Task objective
In the data below, locate each line with the word "Można" and list it.

Records for this exercise
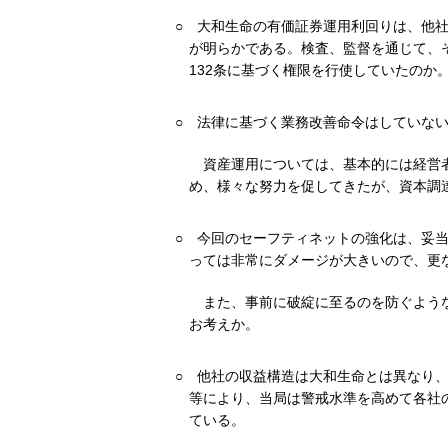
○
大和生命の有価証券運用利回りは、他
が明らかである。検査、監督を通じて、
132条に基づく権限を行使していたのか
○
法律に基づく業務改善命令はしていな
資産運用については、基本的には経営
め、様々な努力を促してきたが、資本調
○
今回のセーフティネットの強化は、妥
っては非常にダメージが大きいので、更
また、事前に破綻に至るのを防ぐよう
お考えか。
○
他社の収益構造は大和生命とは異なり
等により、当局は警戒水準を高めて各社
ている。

...

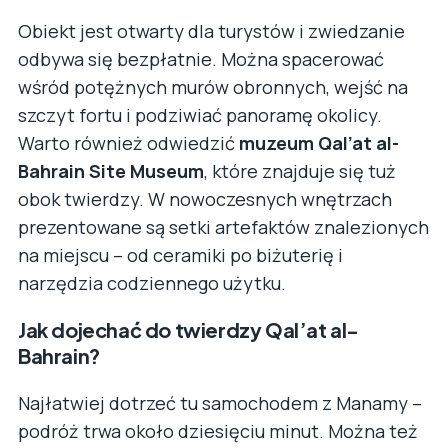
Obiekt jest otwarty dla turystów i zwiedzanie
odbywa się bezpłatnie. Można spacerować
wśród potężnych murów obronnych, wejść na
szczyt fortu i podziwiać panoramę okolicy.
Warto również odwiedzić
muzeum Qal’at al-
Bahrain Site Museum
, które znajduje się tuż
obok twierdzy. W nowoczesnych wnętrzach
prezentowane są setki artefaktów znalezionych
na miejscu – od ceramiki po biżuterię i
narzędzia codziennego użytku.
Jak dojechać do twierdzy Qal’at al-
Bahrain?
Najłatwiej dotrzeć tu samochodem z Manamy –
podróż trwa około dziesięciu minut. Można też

Result of the task
odbywa się bezpłatnie. Można spacerować
podróż trwa około dziesięciu minut. Można też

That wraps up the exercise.